Volvo Cars’ Chengdu car plant powered by 100% renewable electricity; 65% hydropower

The Volvo Cars manufacturing plant in Chengdu, the company’s largest in China, is now powered by 100 per cent renewable electricity, taking the company’s global renewable electricity mix in its manufacturing network to 80 per cent. The 100 per cent renewable electricity mix in Chengdu is the result of a newly signed supply contract and will reduce the plant’s CO2 emissions by more than 11,000 tonnes per year.

It is the latest concrete step towards Volvo Cars’ ambition to have climate-neutral manufacturing by 2025, part of a wider climate plan that aims to reduce the overall carbon footprint per car by 40 per cent between 2018 and 2025. By 2040, Volvo Cars aims to be a climate-neutral company.

The new electricity contract is also in line with broader ambitions in China to reduce carbon emissions from industry and reduce the carbon footprint resulting from energy generation.

Until recently, the Chengdu plant already sourced 70 per cent of its electricity from renewable sources. The new contract addresses the last 30 per cent.

Under the new contract, around 65 per cent of the electricity supply comes from hydropower, while the remainder comes from solar power, wind power and other renewable sources.

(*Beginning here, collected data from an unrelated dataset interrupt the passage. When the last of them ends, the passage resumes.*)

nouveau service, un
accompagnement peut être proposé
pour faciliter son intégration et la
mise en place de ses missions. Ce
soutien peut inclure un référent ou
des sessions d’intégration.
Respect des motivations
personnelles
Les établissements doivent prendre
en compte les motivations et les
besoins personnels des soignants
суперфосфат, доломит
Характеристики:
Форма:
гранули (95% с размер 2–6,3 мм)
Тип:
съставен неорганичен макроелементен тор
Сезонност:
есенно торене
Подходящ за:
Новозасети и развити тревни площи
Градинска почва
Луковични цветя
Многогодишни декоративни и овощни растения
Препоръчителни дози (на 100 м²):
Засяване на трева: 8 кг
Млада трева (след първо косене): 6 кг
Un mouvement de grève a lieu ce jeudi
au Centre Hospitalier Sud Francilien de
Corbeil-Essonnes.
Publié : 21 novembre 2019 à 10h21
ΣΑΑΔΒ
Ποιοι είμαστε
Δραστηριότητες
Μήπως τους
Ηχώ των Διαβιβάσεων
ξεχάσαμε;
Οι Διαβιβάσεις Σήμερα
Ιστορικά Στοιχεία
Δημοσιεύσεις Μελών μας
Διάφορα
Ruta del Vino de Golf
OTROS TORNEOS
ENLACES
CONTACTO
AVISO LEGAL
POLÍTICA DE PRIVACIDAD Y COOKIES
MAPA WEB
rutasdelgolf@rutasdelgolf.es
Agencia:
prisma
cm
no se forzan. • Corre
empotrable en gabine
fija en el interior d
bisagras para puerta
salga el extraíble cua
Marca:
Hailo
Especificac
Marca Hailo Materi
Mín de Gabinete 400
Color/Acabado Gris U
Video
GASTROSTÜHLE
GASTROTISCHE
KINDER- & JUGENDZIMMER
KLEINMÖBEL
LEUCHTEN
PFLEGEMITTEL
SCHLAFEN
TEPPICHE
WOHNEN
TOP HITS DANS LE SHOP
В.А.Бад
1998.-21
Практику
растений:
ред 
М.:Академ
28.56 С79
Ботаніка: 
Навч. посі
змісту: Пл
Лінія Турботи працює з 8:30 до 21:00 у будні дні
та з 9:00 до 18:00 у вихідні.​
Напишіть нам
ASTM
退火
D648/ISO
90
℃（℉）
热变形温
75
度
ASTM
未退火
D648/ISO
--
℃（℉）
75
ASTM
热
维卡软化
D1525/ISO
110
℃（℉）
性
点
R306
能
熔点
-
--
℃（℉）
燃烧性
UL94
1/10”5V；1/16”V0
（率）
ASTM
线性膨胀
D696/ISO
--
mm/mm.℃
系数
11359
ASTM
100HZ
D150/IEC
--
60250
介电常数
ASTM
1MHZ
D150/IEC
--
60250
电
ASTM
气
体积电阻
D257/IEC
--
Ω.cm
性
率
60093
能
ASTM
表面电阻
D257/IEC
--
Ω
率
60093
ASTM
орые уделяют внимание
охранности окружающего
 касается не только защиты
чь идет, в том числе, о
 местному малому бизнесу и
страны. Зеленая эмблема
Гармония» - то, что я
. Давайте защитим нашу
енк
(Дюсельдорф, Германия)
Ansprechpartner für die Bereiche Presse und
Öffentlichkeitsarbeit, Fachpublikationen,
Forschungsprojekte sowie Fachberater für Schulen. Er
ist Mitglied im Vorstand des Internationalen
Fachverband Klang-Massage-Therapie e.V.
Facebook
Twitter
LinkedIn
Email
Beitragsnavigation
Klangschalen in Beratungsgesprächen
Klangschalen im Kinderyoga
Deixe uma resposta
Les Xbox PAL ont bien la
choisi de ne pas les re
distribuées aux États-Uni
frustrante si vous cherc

“Our ambition is to reduce our carbon footprint through concrete, tangible actions,” said Javier Varela, Head of Industrial Operations and Quality at Volvo Cars. “Securing a fully renewable electricity supply for our largest plant in China is a significant milestone and underlines our commitment to taking concrete, meaningful action.”

Volvo Cars is constantly working to reduce the carbon footprint of its manufacturing network and has reached a number of milestones in recent years. All its European plants have had a climate-neutral electricity supply since 2008, while the engine plant in Skövde, Sweden, was the first in the company’s network to become completely climate neutral in 2018.

At the Ghent plant in Belgium, Volvo Cars installed 15,000 solar panels in 2018, the first large-scale introduction of solar energy in its global manufacturing network.

These and other measures are part of the climate plan Volvo Cars launched late last year, one of the most ambitious in the automotive industry. The centrepiece of the plan is Volvo Cars’ ambition to generate 50 per cent of global sales from fully electric cars by 2025, with the rest hybrids.

Yet the plan goes beyond addressing tailpipe emissions through all-out electrification and also seeks to tackle carbon emissions in the company’s wider operations, its supply chain and through recycling and reuse of materials.